### Aim of the task
Take from the material every line containing the string "transform" and copy it.

### Material provided
>>>>

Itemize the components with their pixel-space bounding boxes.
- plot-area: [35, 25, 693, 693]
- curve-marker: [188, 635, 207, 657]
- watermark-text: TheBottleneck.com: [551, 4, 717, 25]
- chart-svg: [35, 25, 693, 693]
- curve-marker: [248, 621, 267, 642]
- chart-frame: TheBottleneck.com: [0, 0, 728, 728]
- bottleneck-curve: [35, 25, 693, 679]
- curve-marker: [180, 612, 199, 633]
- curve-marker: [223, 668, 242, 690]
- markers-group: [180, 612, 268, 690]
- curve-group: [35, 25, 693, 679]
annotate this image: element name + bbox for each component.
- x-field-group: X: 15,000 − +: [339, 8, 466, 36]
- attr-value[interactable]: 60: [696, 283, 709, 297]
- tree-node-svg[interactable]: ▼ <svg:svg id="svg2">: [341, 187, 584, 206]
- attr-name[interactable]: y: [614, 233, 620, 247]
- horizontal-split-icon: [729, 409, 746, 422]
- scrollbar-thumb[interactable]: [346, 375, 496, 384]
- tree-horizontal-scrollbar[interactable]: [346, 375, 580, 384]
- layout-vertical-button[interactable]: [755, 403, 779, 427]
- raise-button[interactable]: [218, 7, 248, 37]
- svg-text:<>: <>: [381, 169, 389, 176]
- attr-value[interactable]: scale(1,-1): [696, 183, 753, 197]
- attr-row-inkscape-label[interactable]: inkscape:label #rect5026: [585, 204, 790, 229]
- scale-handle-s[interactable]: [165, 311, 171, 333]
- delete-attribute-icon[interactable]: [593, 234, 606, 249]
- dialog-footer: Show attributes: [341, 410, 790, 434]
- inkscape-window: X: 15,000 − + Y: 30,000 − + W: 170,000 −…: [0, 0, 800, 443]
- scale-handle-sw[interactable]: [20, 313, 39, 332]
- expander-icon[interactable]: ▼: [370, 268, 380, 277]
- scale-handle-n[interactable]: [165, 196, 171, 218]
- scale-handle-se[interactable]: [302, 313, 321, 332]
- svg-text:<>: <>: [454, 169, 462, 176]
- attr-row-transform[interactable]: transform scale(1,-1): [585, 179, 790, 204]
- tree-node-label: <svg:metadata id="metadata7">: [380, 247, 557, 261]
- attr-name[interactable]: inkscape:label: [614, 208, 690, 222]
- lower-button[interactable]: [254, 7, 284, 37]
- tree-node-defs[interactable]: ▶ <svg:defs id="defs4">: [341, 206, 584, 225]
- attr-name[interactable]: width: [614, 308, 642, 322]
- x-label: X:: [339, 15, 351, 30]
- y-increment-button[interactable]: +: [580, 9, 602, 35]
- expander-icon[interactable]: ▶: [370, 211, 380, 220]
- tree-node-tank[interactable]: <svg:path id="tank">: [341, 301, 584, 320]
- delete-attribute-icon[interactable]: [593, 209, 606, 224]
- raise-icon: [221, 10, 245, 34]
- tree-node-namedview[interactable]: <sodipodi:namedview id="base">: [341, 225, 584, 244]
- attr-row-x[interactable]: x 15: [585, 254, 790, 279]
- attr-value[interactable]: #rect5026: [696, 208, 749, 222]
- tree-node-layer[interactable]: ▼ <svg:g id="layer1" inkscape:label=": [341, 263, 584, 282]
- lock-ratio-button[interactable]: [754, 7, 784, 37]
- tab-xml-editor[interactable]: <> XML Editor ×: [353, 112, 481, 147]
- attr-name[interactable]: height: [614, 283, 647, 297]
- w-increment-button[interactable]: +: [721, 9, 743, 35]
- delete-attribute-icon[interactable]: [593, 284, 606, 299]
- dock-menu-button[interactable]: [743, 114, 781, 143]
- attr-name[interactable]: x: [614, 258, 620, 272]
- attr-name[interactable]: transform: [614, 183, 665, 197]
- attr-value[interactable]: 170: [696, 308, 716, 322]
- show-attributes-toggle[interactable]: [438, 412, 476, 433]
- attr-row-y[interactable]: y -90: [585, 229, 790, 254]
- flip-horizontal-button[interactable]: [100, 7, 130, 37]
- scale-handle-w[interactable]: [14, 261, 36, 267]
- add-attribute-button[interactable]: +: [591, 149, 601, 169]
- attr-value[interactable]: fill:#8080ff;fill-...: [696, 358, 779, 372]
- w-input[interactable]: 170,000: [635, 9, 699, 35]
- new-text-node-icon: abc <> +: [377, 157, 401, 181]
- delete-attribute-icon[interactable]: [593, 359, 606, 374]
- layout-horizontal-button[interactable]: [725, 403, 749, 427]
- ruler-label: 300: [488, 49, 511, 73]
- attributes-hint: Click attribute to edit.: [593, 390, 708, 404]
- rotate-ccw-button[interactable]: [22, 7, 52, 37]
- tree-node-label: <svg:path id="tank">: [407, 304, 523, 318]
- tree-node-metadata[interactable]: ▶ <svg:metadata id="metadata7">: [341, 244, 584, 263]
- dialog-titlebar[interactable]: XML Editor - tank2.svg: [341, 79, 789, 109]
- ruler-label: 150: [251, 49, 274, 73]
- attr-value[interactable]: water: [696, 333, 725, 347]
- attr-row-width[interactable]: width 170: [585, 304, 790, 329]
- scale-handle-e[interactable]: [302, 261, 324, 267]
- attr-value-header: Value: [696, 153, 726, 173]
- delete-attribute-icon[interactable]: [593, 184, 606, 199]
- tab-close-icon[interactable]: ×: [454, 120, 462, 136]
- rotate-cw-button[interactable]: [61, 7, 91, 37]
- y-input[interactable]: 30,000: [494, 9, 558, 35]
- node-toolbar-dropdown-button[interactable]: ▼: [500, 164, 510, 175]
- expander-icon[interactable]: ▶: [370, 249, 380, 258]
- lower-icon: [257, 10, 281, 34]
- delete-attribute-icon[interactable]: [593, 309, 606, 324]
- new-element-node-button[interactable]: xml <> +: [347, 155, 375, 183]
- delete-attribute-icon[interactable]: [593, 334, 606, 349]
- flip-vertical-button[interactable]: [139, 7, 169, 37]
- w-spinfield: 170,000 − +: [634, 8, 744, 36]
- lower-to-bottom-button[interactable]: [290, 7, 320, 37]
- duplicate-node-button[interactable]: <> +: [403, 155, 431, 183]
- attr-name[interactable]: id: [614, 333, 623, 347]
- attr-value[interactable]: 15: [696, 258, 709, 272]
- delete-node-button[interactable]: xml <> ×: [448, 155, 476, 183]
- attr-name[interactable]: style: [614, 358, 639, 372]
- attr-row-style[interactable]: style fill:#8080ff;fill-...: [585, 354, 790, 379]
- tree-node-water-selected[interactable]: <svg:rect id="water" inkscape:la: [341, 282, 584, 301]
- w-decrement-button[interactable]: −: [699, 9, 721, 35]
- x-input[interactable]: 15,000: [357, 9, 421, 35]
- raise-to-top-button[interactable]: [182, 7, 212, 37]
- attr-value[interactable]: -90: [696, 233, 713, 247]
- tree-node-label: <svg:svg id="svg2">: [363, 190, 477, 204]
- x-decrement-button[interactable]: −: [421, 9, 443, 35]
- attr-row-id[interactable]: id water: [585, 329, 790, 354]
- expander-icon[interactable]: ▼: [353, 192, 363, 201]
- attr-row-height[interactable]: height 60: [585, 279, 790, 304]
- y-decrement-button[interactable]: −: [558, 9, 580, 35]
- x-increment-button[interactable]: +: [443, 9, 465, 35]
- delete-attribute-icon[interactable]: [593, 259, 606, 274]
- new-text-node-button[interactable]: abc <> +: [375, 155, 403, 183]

<<<<

### Answer area
- attr-row-transform[interactable]: transform scale(1,-1): [585, 179, 790, 204]
- attr-name[interactable]: transform: [614, 183, 665, 197]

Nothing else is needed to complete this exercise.